---------- PROVIDED MATERIAL
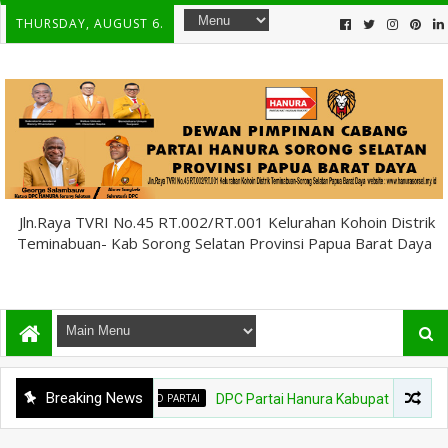
THURSDAY, AUGUST 6.
Jln.Raya TVRI No.45 RT.002/RT.001 Kelurahan Kohoin Distrik
Teminabuan- Kab Sorong Selatan Provinsi Papua Barat Daya
Breaking News
INFO PARTAI
DPC Partai Hanura Kabupaten Sorong Selatan Tegu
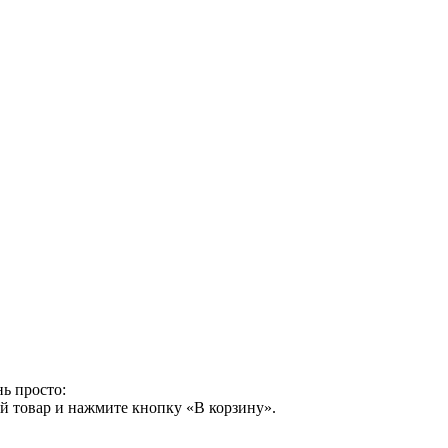
ь просто:
й товар и нажмите кнопку «В корзину».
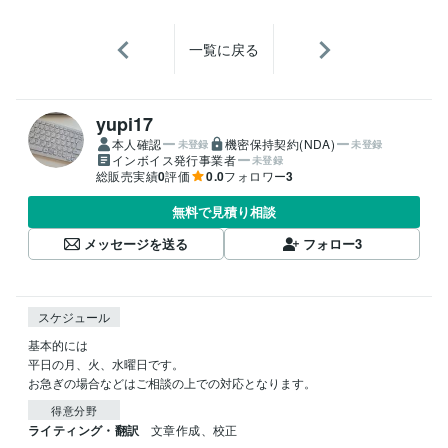
一覧に戻る
yupi17
本人確認
機密保持契約(NDA)
未登録
未登録
インボイス発行事業者
未登録
総販売実績
0
評価
0.0
フォロワー
3
無料で見積り相談
メッセージを送る
フォロー
3
スケジュール
基本的には

平日の月、火、水曜日です。

お急ぎの場合などはご相談の上での対応となります。
得意分野
ライティング・翻訳
文章作成、校正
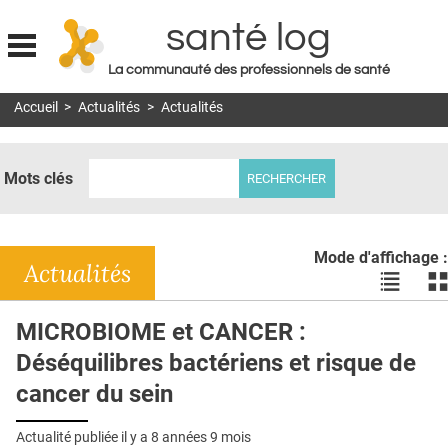
santé log
La communauté des professionnels de santé
Jump to navigation
Accueil
>
Actualités
>
Actualités
MON COMPTE
ABONNEMENT
Mots clés
S'ABONNER À LA REVUE SOIN À DOMICILE
ACTUS
Mode d'affichage :
DOSSIERS
Actualités
Voir
Vo
les
le
RÉSEAUX
actualité
ac
MICROBIOME et CANCER :
en
en
E-REVUE SAD
Déséquilibres bactériens et risque de
liste
bl
THÉMA
cancer du sein
L'APP
Actualité publiée il y a
8 années 9 mois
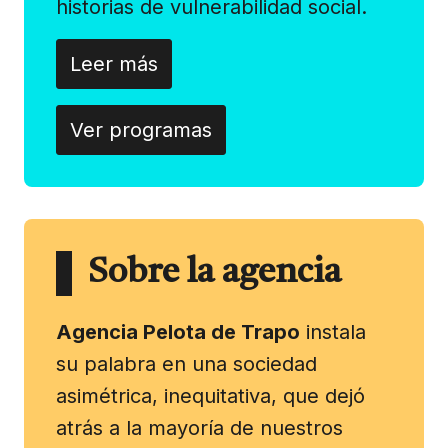
historias de vulnerabilidad social.
Leer más
Ver programas
Sobre la agencia
Agencia Pelota de Trapo
instala
su palabra en una sociedad
asimétrica, inequitativa, que dejó
atrás a la mayoría de nuestros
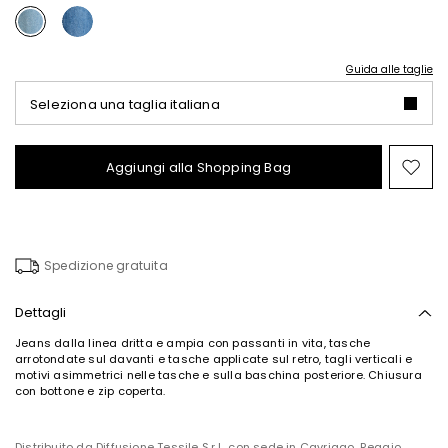
Guida alle taglie
Seleziona una taglia italiana
Aggiungi alla Shopping Bag
Spo
nel
wish
Spedizione gratuita
Dettagli
Jeans dalla linea dritta e ampia con passanti in vita, tasche
arrotondate sul davanti e tasche applicate sul retro, tagli verticali e
motivi asimmetrici nelle tasche e sulla baschina posteriore. Chiusura
con bottone e zip coperta.
Distribuito da Diffusione Tessile S.r.l., con sede in Cavriago, Reggio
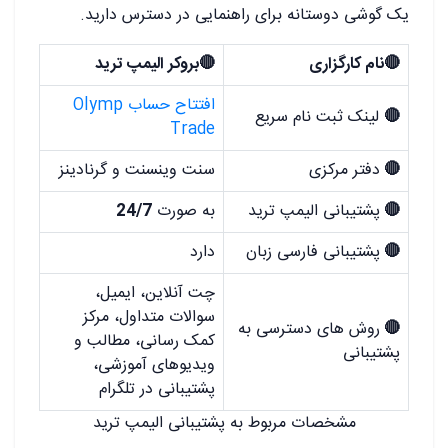
یک گوشی دوستانه برای راهنمایی در دسترس دارید.
🔴نام کارگزاری
🔴بروکر الیمپ ترید
افتتاح حساب Olymp
🔴
لینک ثبت نام سریع
Trade
🔴
دفتر مرکزی
سنت وینسنت و گرنادینز
🔴
پشتیبانی الیمپ ترید
به صورت
24/7
🔴
پشتیبانی فارسی زبان
دارد
چت آنلاین، ایمیل،
سوالات متداول، مرکز
🔴
روش های دسترسی به
کمک رسانی، مطالب و
پشتیبانی
ویدیوهای آموزشی،
پشتیبانی در تلگرام
مشخصات مربوط به پشتیبانی الیمپ ترید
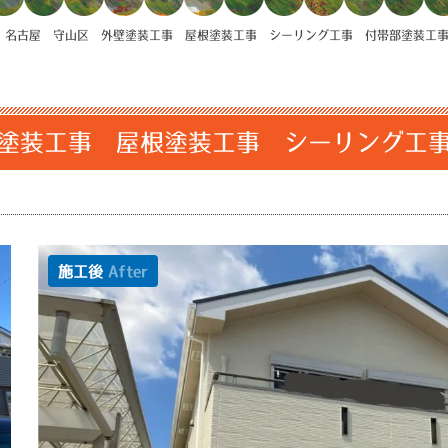
>
名古屋 守山区 外壁塗装工事 屋根塗装工事 シーリング工事 付帯部塗装工
塗装工事 屋根塗装工事 シーリング工
施工後
After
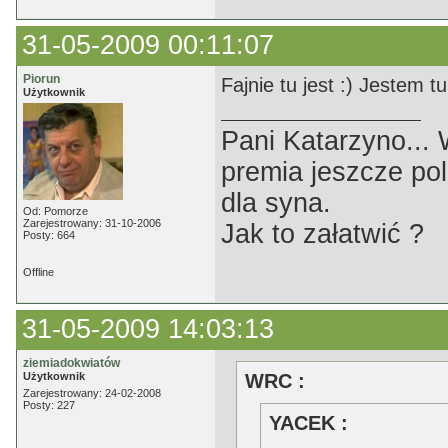
31-05-2009 00:11:07
Piorun
Fajnie tu jest :) Jestem t
Użytkownik
Pani Katarzyno...
premia jeszcze pol
dla syna.
Od: Pomorze
Zarejestrowany: 31-10-2006
Jak to załatwić ?
Posty: 664
Offline
31-05-2009 14:03:13
ziemiadokwiatów
Użytkownik
WRC :
Zarejestrowany: 24-02-2008
Posty: 227
YACEK :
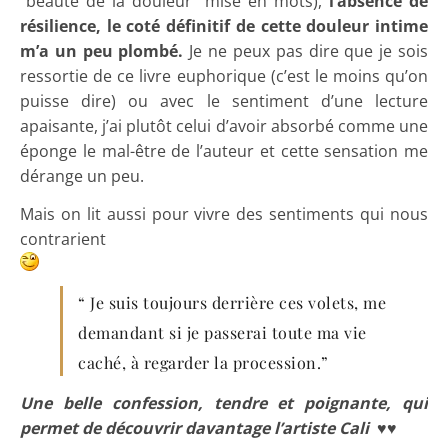
“beauté de la douleur” mise en mots),
l’absence de
résilience, le coté définitif de cette douleur intime
m’a un peu plombé.
Je ne peux pas dire que je sois
ressortie de ce livre euphorique (c’est le moins qu’on
puisse dire) ou avec le sentiment d’une lecture
apaisante, j’ai plutôt celui d’avoir absorbé comme une
éponge le mal-être de l’auteur et cette sensation me
dérange un peu.
Mais on lit aussi pour vivre des sentiments qui nous
contrarient
“ Je suis toujours derrière ces volets, me
demandant si je passerai toute ma vie
caché, à regarder la procession.”
Une belle confession, tendre et poignante, qui
permet de découvrir davantage l’artiste Cali
♥♥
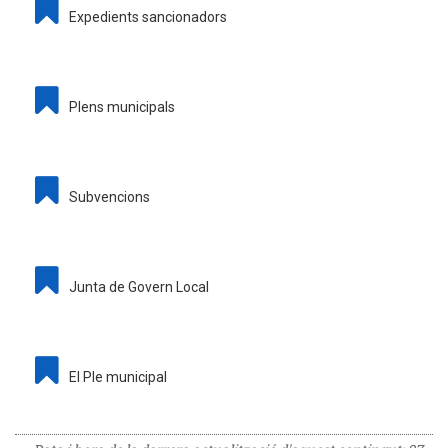
Expedients sancionadors
Plens municipals
Subvencions
Junta de Govern Local
El Ple municipal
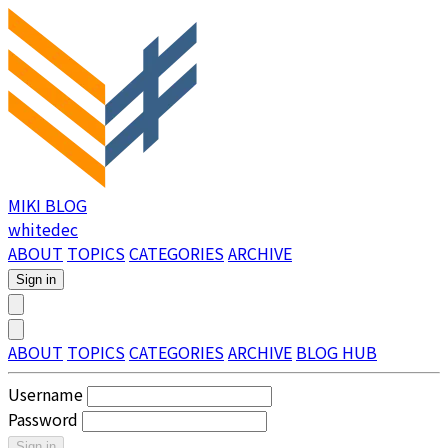
MIKI BLOG
whitedec
ABOUT
TOPICS
CATEGORIES
ARCHIVE
Sign in
ABOUT
TOPICS
CATEGORIES
ARCHIVE
BLOG HUB
Username
Password
Sign in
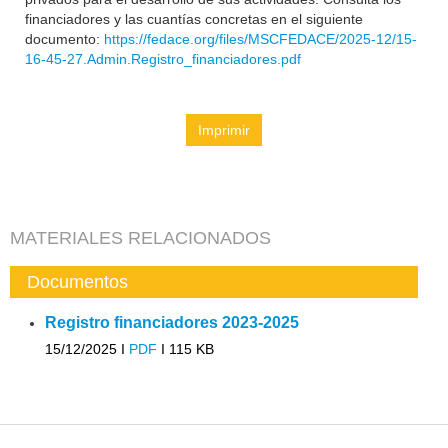
financiadores y las cuantías concretas en el siguiente
documento:
https://fedace.org/files/MSCFEDACE/2025-12/15-
16-45-27.Admin.Registro_financiadores.pdf
Imprimir
MATERIALES RELACIONADOS
Documentos
Registro financiadores 2023-2025
15/12/2025 I
PDF
I
115 KB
--------------------
* _TRY IT_
Copy every line of the entries in which "tasche" can be found.

* _ANSWER_
Jeans dalla linea dritta e ampia con passanti in vita, tasche
arrotondate sul davanti e tasche applicate sul retro, tagli verticali e
motivi asimmetrici nelle tasche e sulla baschina posteriore. Chiusura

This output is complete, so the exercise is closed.